What is Witty Watching?

Ted Lasso – Season 1 and Season 2 Review
February 24, 2022

Synopsis: American college football coach Ted Lasso heads to London to manage AFC Richmond, a struggling English Premier League soccer team.
Stars: Jason Sudeikis, Brett Goldstein, Hannah Waddingham
Showrunner: Bill Lawrence

Before I begin, let’s get something straight, this is a dramedy, not a comedy.

Now that I have that off my chest, we can begin. Like most TV shows, I was late to the party with Ted Lasso. I never proclaimed to be a TV person, I’m more passionate about movies. It’s virtually impossible to miss the hype surrounding this show. The accolades and awards keep mounting.

So, what is Ted Lasso? From Apple TV Plus comes a goldmine of a show. The series focuses on Ted Lasso (Jason Sudeikis), a college football coach, who accepts a job to coach a football (soccer) team in the prestigious Premier League in England called AFC Richmond. A large portion of the first season deals with him adjusting to life and the game in the UK.

Now, why in the world would an English Premier League (EPL) team hire someone, with no football experience, to coach their team?  Well, you’ll have to watch to find out.

Ted Lasso is a very likeable character and the writers have done an outstanding job filling his vocabulary with outstanding one-liners. In addition to our lead, we meet a strong supporting cast, the grizzled foul-mouthed veteran player Roy Kent, (Brett Goldstein), the owner of the team Rebecca Welton (Hannah Waddingham) Lasso’s friend and fellow coach from the USA, Coach Beard, (Brendan Hunt) and public relations consultant Keeley Jones, (Juno Temple). This ensemble is an embarrassment of riches. This isn’t a show where just the lead is receiving the best material, they spread it around. What is also outstanding is that several of the cast are also writers of the series.
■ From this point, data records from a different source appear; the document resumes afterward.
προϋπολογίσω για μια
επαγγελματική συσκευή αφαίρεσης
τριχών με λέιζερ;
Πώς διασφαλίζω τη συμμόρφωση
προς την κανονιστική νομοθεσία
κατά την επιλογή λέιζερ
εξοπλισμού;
This is easily the best role Jason Sudeikis has ever had. And while you may have loved him in Horrible Bosses or like me adored his comedic timing in Hall Pass it is Ted Lasso where he truly shines. For the role, he has personally won two Emmys, a Critics Choice, a Golden Globe, a Screen Actors Guild and multiple Writers Guild Awards.

In doing my research on this show I was impressed that the entire concept of this show started back in 2013 with tv advertisements. The NBC network was looking to promote the fact that they would be showing EPL games, and the character ‘Ted Lasso’ had multiple ads and vignettes where he spoke with actual EPL personalities from coaches to commentators and displayed his lack of knowledge of the game. The ads were intended to be funny, and they exceeded that.
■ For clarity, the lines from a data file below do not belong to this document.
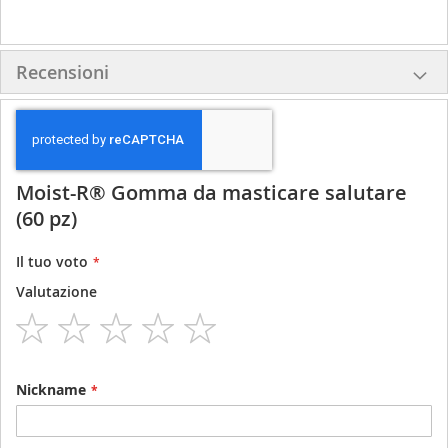
Recensioni
Moist-R® Gomma da masticare salutare
(60 pz)
Il tuo voto
Valutazione
1
2
3
4
5
star
stars
stars
stars
stars
Nickname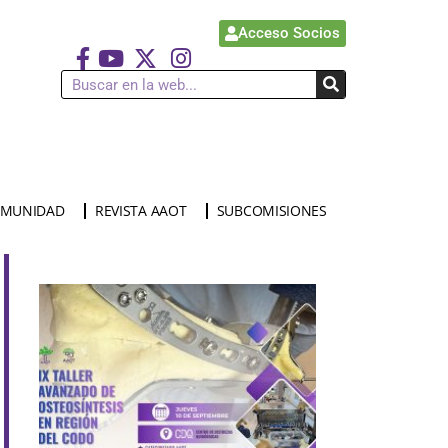
Acceso Socios
MUNIDAD
REVISTA AAOT
SUBCOMISIONES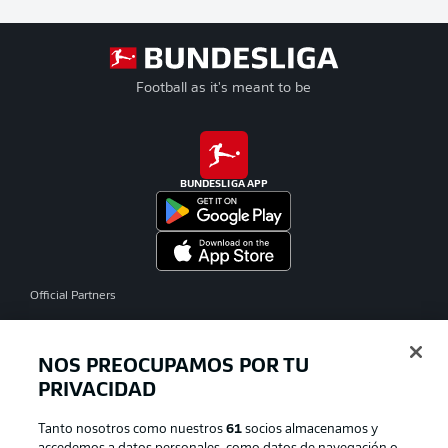
Football as it's meant to be
BUNDESLIGA APP
Official Partners
NOS PREOCUPAMOS POR TU
PRIVACIDAD
Tanto nosotros como nuestros
61
socios almacenamos y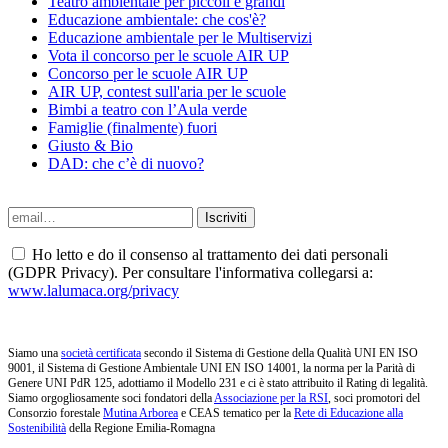
Teatro ambientale per piccoli e grandi
Educazione ambientale: che cos'è?
Educazione ambientale per le Multiservizi
Vota il concorso per le scuole AIR UP
Concorso per le scuole AIR UP
AIR UP, contest sull'aria per le scuole
Bimbi a teatro con l’Aula verde
Famiglie (finalmente) fuori
Giusto & Bio
DAD: che c’è di nuovo?
Ho letto e do il consenso al trattamento dei dati personali
(GDPR Privacy). Per consultare l'informativa collegarsi a:
www.lalumaca.org/privacy
Siamo una
società certificata
secondo il Sistema di Gestione della Qualità UNI EN ISO
9001, il Sistema di Gestione Ambientale UNI EN ISO 14001, la norma per la Parità di
Genere UNI PdR 125, adottiamo il Modello 231 e ci è stato attribuito il Rating di legalità.
Siamo orgogliosamente soci fondatori della
Associazione per la RSI
, soci promotori del
Consorzio forestale
Mutina Arborea
e CEAS tematico per la
Rete di Educazione alla
Sostenibilità
della Regione Emilia-Romagna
‘We are going to give a full effort for all four quarters’ said Lasso. ‘You mean two halves?’ quipped ‘the reporter’. Brilliant.

The show itself is very funny. The fans didn’t take to Lasso as he first arrived, so they call him ‘Wanker’ which in his opinion is a term of endearment. And don’t me started on the one-liners. On relegation, ‘I was relegated in the fourth grade, and I had to go back to the third grade.’ Again, this is gold.
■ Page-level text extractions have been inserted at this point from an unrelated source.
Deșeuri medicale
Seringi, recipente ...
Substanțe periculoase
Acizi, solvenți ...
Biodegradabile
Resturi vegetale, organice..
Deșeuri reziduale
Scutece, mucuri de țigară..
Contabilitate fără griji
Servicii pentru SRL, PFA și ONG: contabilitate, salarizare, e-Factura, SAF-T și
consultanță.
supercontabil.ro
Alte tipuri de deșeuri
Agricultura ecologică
Now, I personally take ‘exception’ to this being called a ‘comedy’. In addition to the non-stop humour this is one of the most touching shows on television I have seen since the first season of This is Us. I love how this show is in touch with the human spirit and makes certain subjects discussable. Several characters deal with mental health issues and that has been a focus of the show, we have also explored how sponsors of these big clubs influence the world as a whole and the show explores some different gender dynamics.  This show also does a fantastic job of peeling back the layers of the characters and allows us to get to know their strengths and their insecurities. Now I am not saying this is a drama but if any show ever deserved to be labelled ‘dramedy’ it is Ted Lasso.

As a football fan, this show is fun and enjoyable to watch as there are so many reference points throughout both seasons. (Manchester City, my favourite team, gets multiple shout-outs!) To me, what’s more, important is that this is a show that is worth your time. Bill Lawrence and his team have created one of the most humanist shows on television.

And just like in an actual game of football, Sudeikis may be the star player but it’s the ensemble that takes them to the title.